If you can't say no because you have no other options, then you become a slave
to tyranny. Every time.

Slaves have no other options - do as the tyrant says or be murdered.

People who cant quit their job because they have nothing else lined up (or
haven't kept their skills sharp), have no other options : and will have to put
up with tyrannical bosses and stupid braindead businesses.

People who run up hundreds of thousands in debt and then have to work a job
they hate to pay for it have no other options.

You can have other options without having money, but money always gives you
the option of doing nothing - which is often the best option

------
CM30
Of course, having a high paid, high level role in a company or a decent amount
of money makes it much easier/more practical to say no.

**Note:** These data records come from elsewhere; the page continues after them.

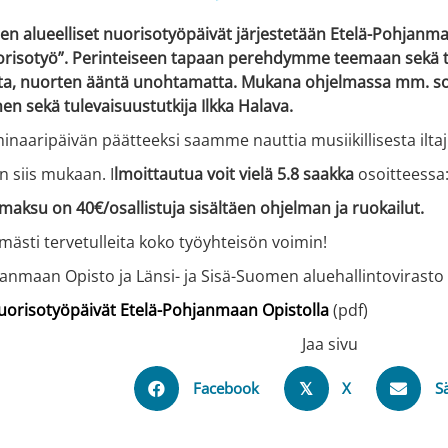
 alueelliset nuorisotyöpäivät järjestetään Etelä-Pohjanmaa
orisotyö”.
Perinteiseen tapaan perehdymme teemaan sekä t
a, nuorten ääntä unohtamatta. Mukana ohjelmassa mm. sosi
n sekä tulevaisuustutkija Ilkka Halava.
inaaripäivän päätteeksi saamme nauttia musiikillisesta ilt
n siis mukaan. I
lmoittautua voit vielä 5.8 saakka
osoitteessa
maksu on 40€/osallistuja sisältäen ohjelman ja ruokailut.
mästi tervetulleita koko työyhteisön voimin!
janmaan Opisto ja Länsi- ja Sisä-Suomen aluehallintovirasto
nuorisotyöpäivät Etelä-Pohjanmaan Opistolla
(pdf)
Jaa sivu
Facebook
X
S
𝕏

It might not work out too well if an office worker/retail employee/normal
employee spoke to others like Steve Jobs did, or flat out told their boss that
they won't be going to any meetings because they've got better uses for their
time.

------
CaptainZapp

      Freedom's just another word
      For nothing left to lose
    
      Kris Kristofferson

------
Emphere
Of course it's not 1:1 but having money can certainly make it much more easier
for you to say no aka "fuck you money"

------
koheripbal
These semantic debates represent the economic freedom to spend countless hours
having useless online semantic debates.

------
visarga
Not just the power to say no. Freedom = having choices. Always boils down to
what choices you have. Contentment is also an indicator of ample choice
availability.

------
nix23
>Freedom ≠ money. Freedom = the power to say no

Yes please tell me what freedom is for me...i love that freedom ;)

------
waihtis
Freedom = optionality

------
mc32
I though the power to say no proved free will.

------
Kednicma
It's interesting that I can tell that three of these are obsequious, but Jobs'
response of "please leave us alone" just begs for a no. Not just a no, but a
followup investigation.

Honestly, all four come across as snobby and entitled. Oh, you don't _want_ a
meeting? You don't _want_ to do your work? Tough shit, neither do the rest of
us.